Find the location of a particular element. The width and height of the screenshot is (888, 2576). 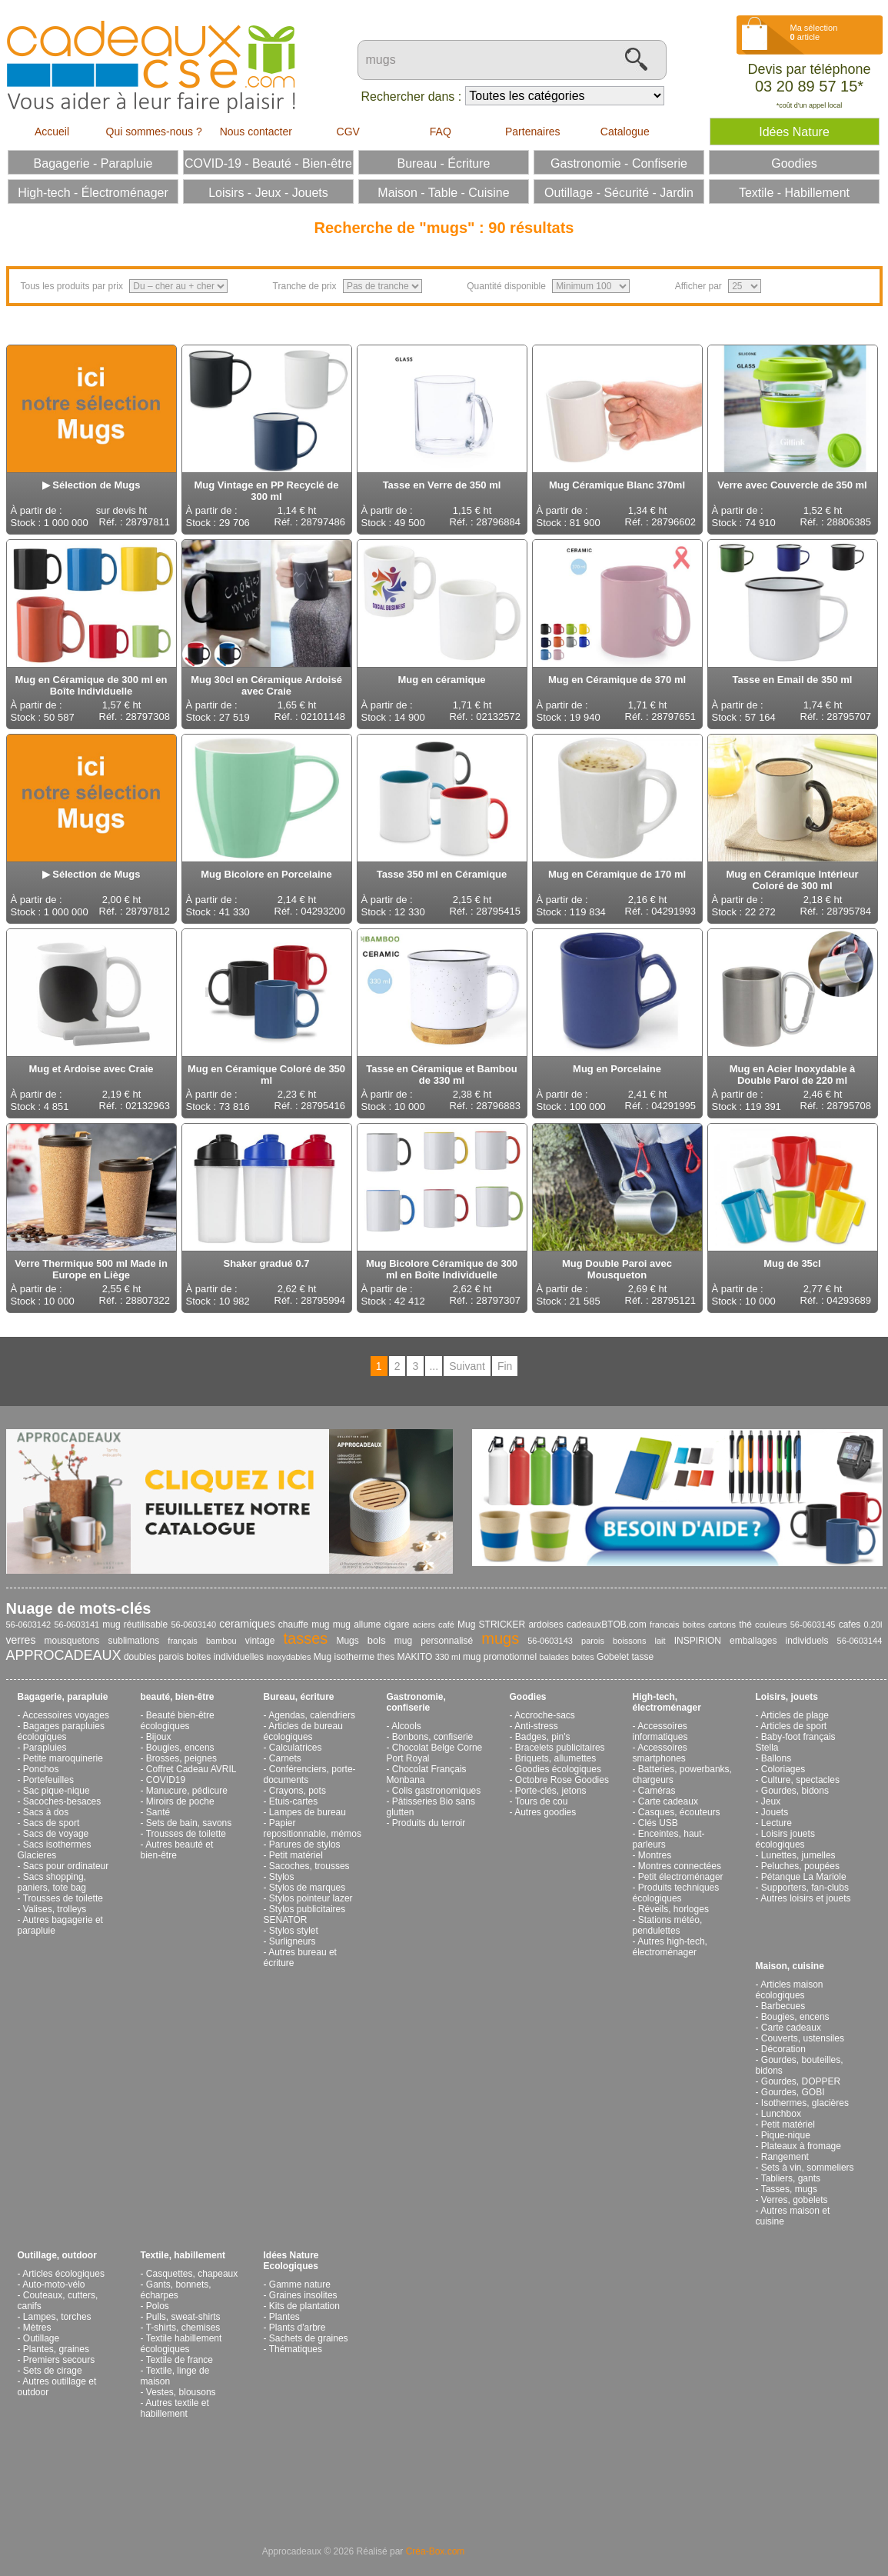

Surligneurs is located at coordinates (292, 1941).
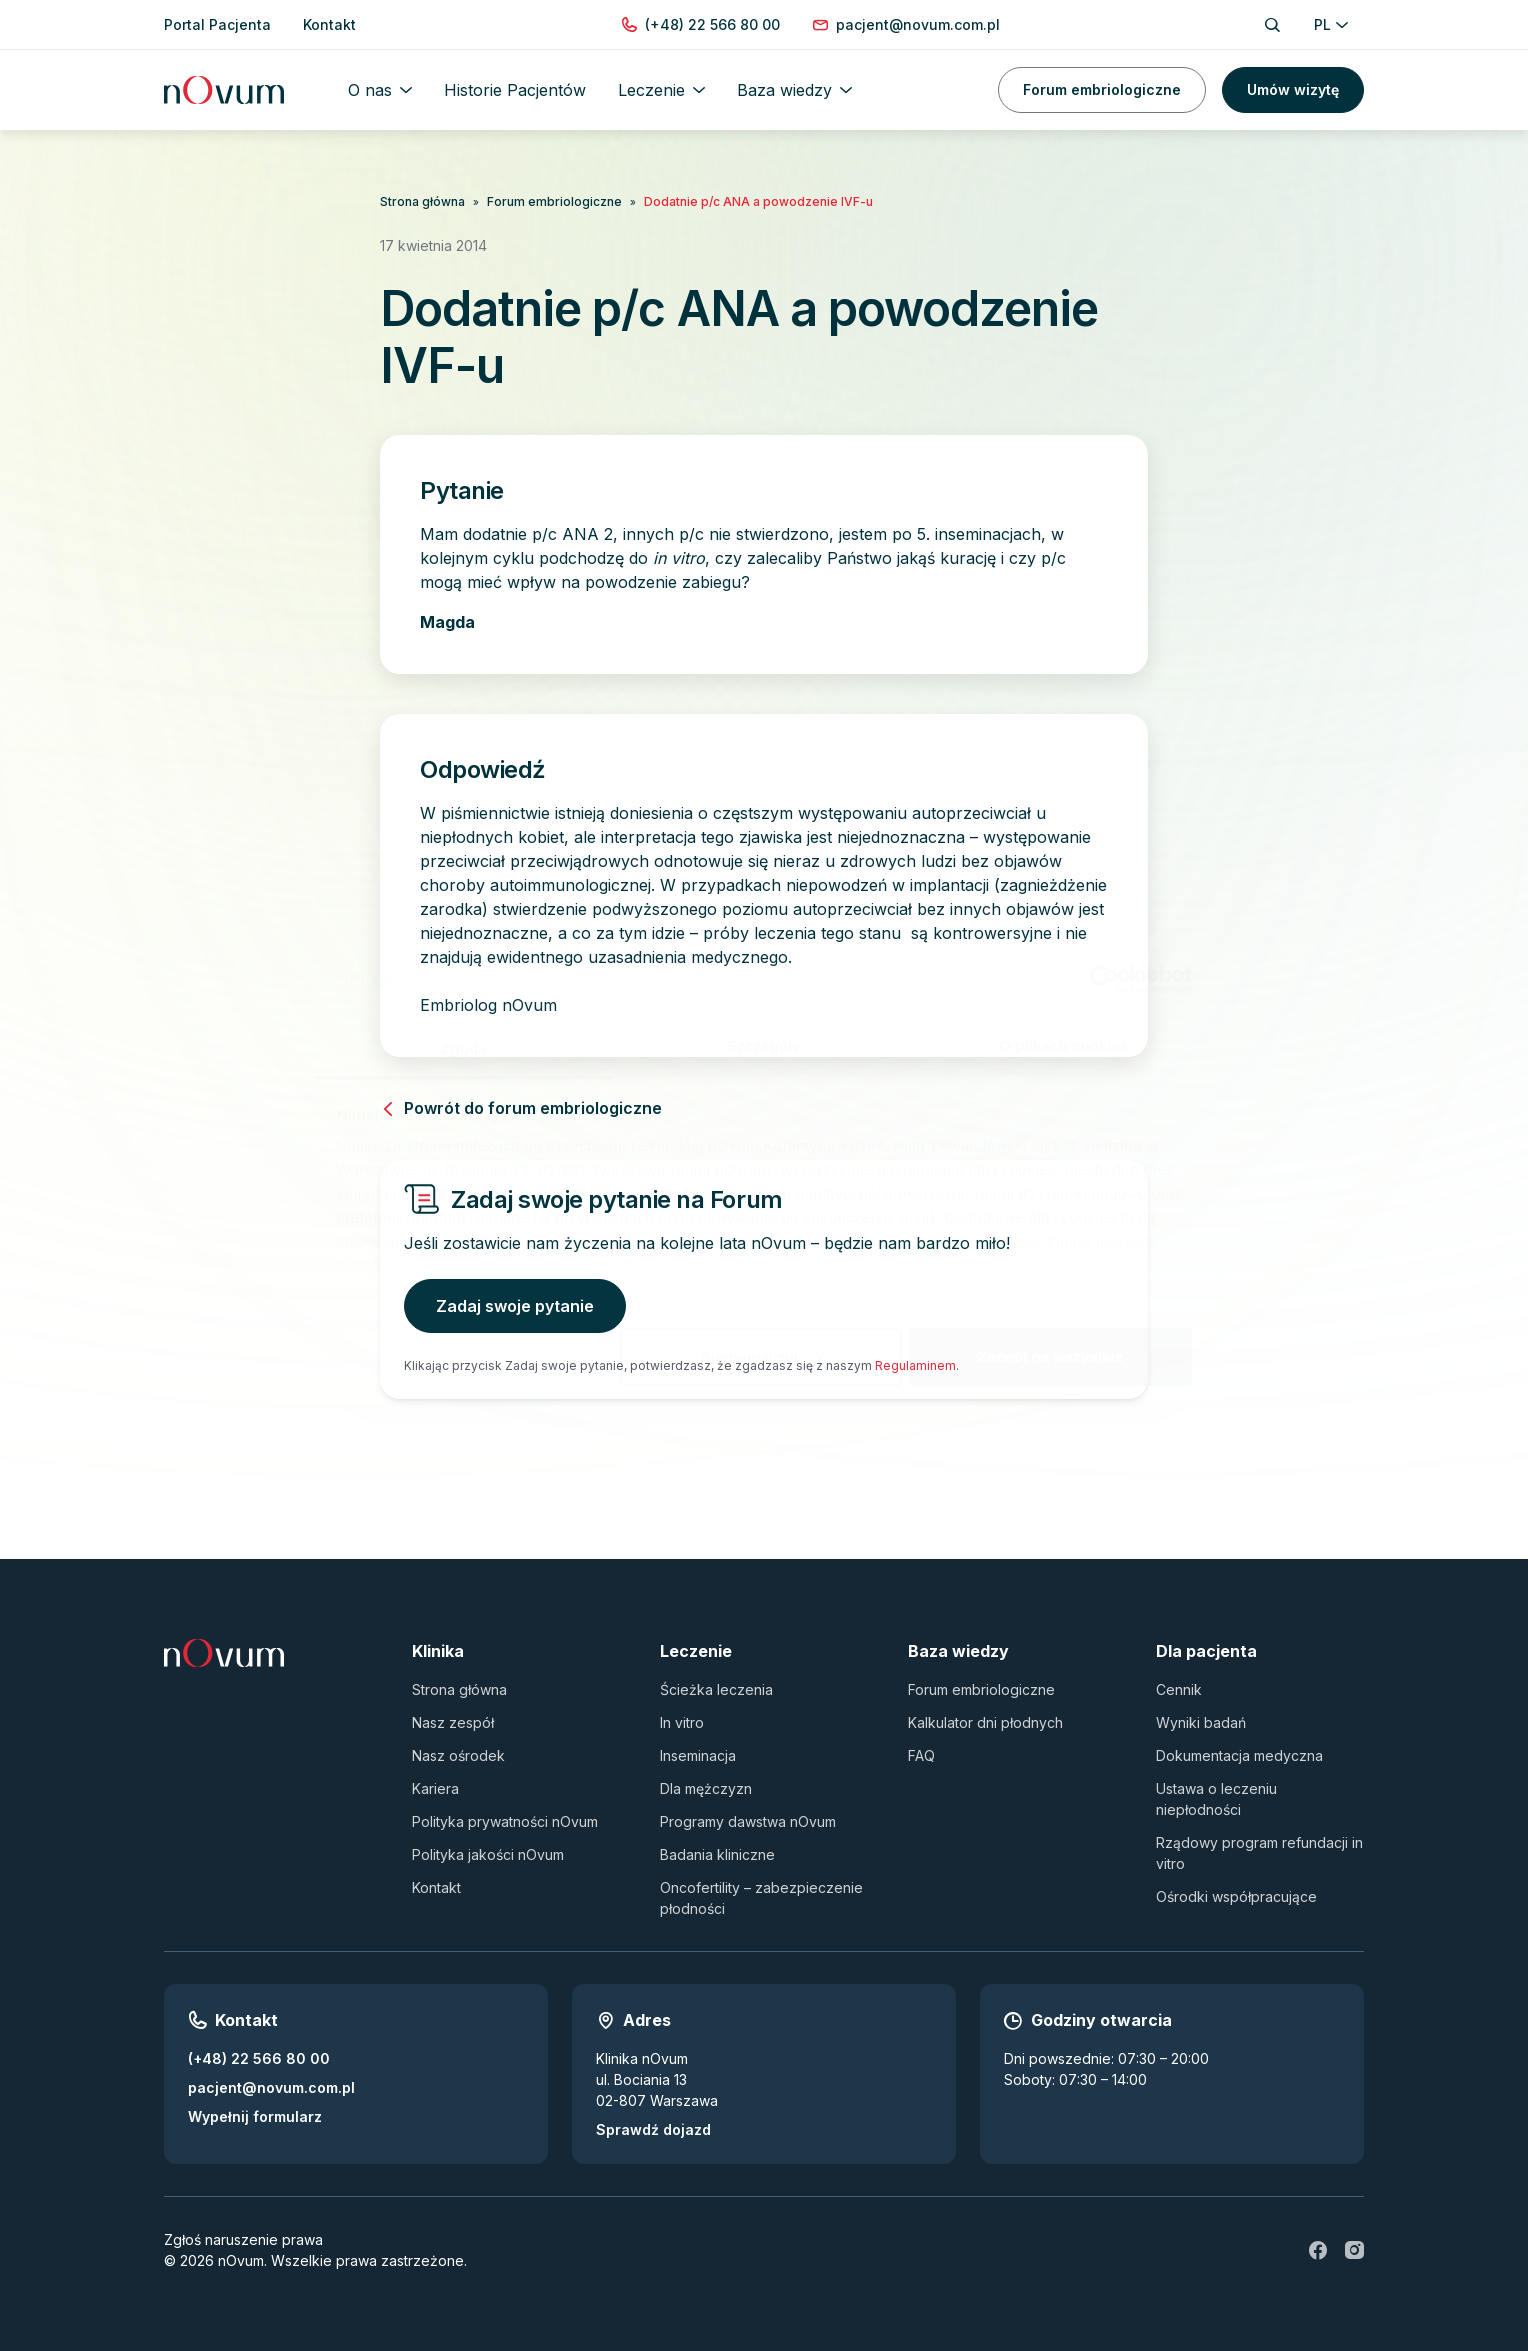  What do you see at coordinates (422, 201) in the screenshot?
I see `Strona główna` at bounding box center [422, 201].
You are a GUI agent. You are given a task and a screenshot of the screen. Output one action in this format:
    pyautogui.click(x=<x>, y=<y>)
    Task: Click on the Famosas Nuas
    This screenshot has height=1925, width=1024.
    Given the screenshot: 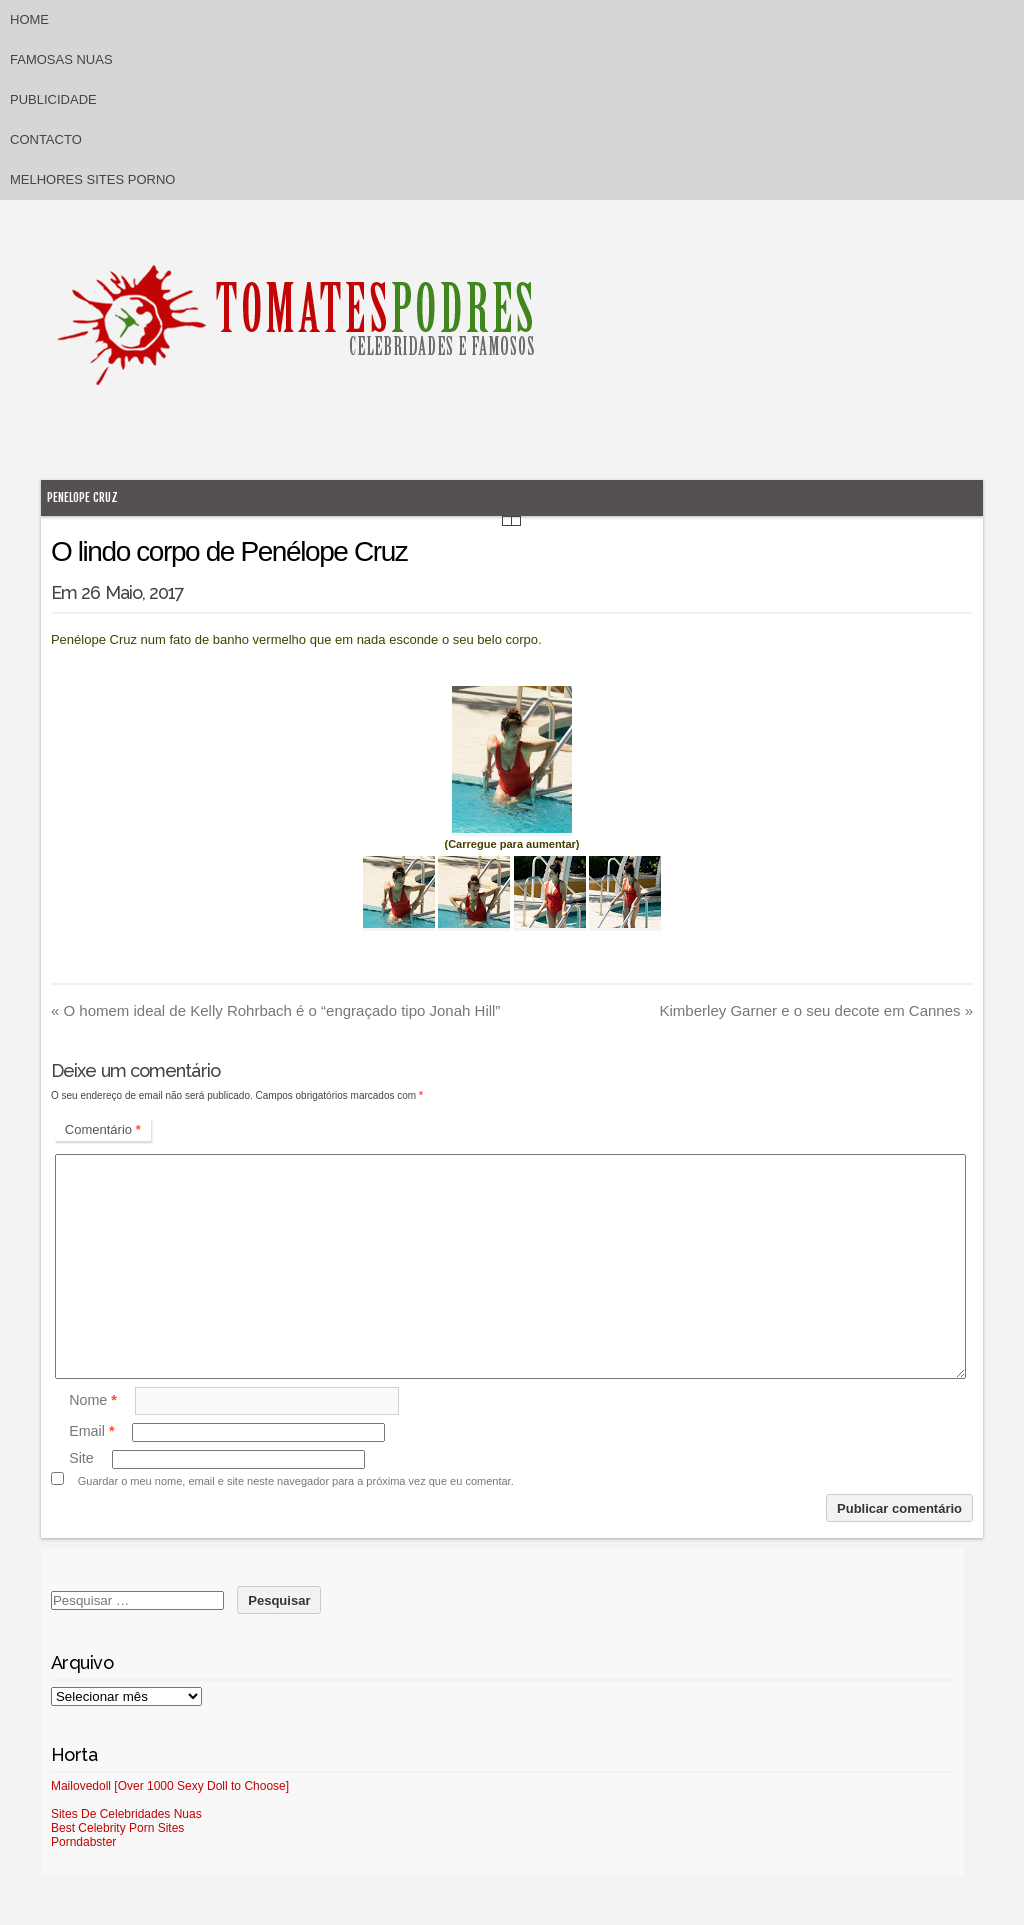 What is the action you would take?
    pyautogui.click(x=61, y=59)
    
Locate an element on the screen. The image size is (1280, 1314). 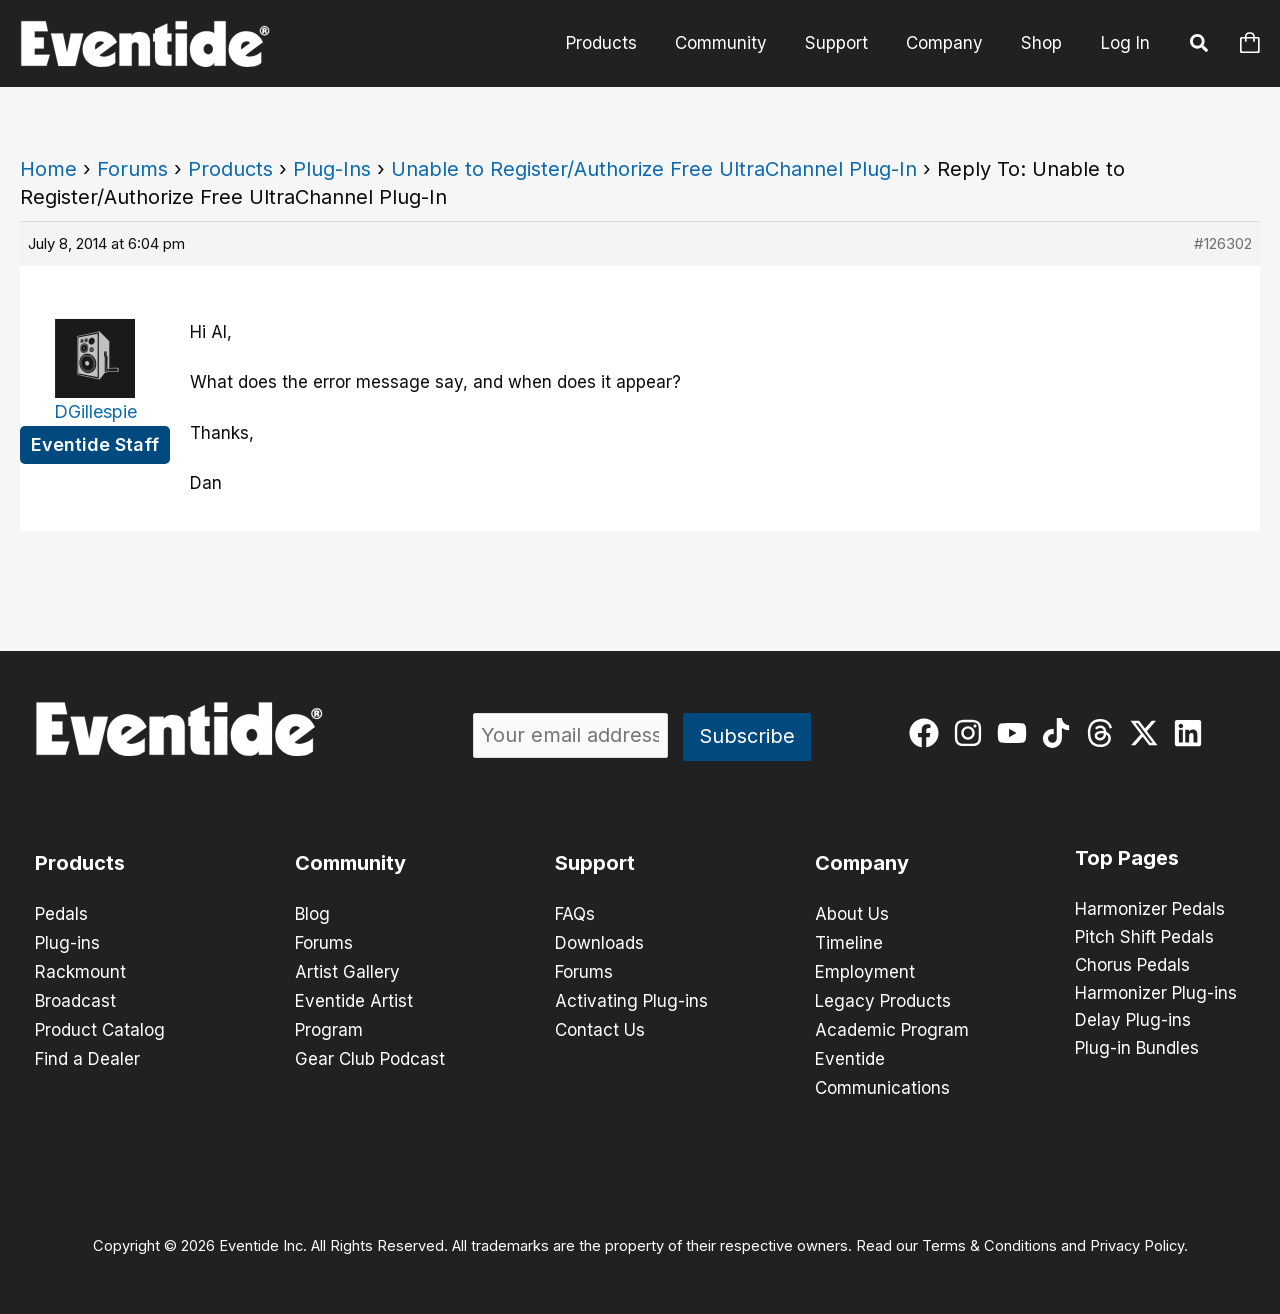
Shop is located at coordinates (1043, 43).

■ **EXERCISE**:
Reproduce only the lines from the first line of the listing above up to and including the line that holds "This screenshot has". Omit the pictures.

■ **OUTPUT FOR THIS TASK**:
Find the location of a particular element. The width and height of the screenshot is (888, 2576). 

Surligneurs is located at coordinates (292, 1941).
  What do you see at coordinates (422, 201) in the screenshot?
I see `Strona główna` at bounding box center [422, 201].
You are a GUI agent. You are given a task and a screenshot of the screen. Output one action in this format:
    pyautogui.click(x=<x>, y=<y>)
    Task: Click on the Famosas Nuas
    This screenshot has height=1925, width=1024.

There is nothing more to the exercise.